Why do some men want to date significantly younger women?

As owners of the UKs exclusive dating agency, Bowes-Lyon Partnership Ltd, we always strive to at the very least meet the criteria and preferences of our members. We work with well educated, often hard working professionals all of whom are looking for a long term committed relationship. They join Bowes-Lyon Partnership to benefit from the individually tailored approach we offer to introduce them to their like minded equal. But it’s fair to say there is one particular criteria that we are often asked by some of our male members who are in their early to mid fifties, which can prove a little challenging... there is a common desire to find a partner who is at least 15 years younger than they are...

The reason this is often a challenge is that ladies in their late thirties are generally looking to find a partner 5 years either side of their own age. Perhaps they would like to have children and they are often in the middle of a demanding career – areas we frequently find our gentlemen in their early to mid fifties are not necessarily so focused on.

So why do some men want their partner to be significantly younger?

Obviously every man is different, so the reasons vary as to why some gentlemen want a younger partner. But our experience tells us these reasons tend to fall in to one of three groups:

It’s common for gentlemen in their early to mid fifties who are looking for a new partner to have come out of a long term relationship or marriage and as the Office of National Statistics shows, there is an over-index of divorce rates for those in their fifties. We hear time and time again that once the children have flown the nest and couples only have each other to focus on at home that cracks can begin to appear and well established marriages or relationships can break down after the ‘glue’ that’s to a large extent held it together has gone. So we find that there are gentlemen in their early to mid fifties who are keen to move away from the age that perhaps their ex-partner was, which tends to be similar to their age. So rather than looking to meet someone older than they are, they want to meet someone younger.

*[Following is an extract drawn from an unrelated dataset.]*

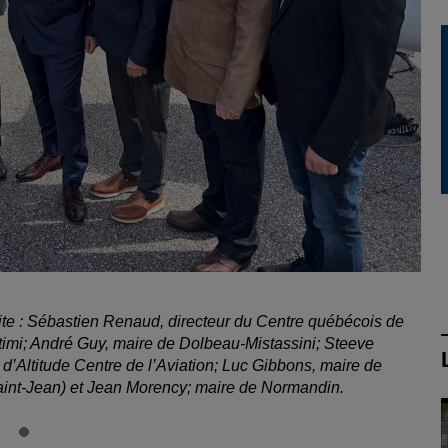
ite : Sébastien Renaud, directeur du Centre québécois de
mi; André Guy, maire de Dolbeau-Mistassini; Steeve
d’Altitude Centre de l’Aviation; Luc Gibbons, maire de
int-Jean) et Jean Morency; maire de Normandin.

Another common reason we find that gentlemen are looking for a significantly younger partner is their own vibrancy and thirst for life. Many have established, successful careers and are looking to readjust their work/life balance in favour of more free time to finally enjoy the things they love. Many men in the early to mid fifties age bracket these days are fit, active, vibrant and young at heart individuals who look and feel much younger than they are and so they are seeking a partner who is like-minded in attitude and looks. It can be common to automatically associate someone who is significantly younger with these traits.

Another reason, which isn’t relevant for all men, is that some gentlemen enjoy being depended upon. It’s largely within the genetic make-up of men to be the ‘hunter gatherer’, the one who provides and leads. So it stands to reason that an older gentleman will generally have more life experience, be more established within a career and so want someone who to a certain extent looks up to him, respects him and makes him feel needed again.

But interestingly, we find that it is often the case that if we introduce gentlemen to younger ladies it is then that we find they realise their priorities were perhaps incorrectly set as they have fewer things in common than they would like. Ladies in their late thirties tend to be at the peak of their careers and/or perhaps have young children or want young children whereas gentleman in the early to mid fifties, tend to have already ‘been there and done that’. Even simple things such as taste in music and socialising can vary dramatically with a significant age gap and it invariably ends up that both parties do not have interests that they can experience and share together.

At Bowes-Lyon Partnership we find that gentleman that come to us requesting significantly younger women as introductions, very quickly reassess their priorities and realise themselves that what they think they want is ultimately not something that will make them happy. Their desire to find an equal that is on the same wavelength and has the same interests as them becomes much more important and the ideal age they tell us they are looking for in a partner curiously starts to increase!!"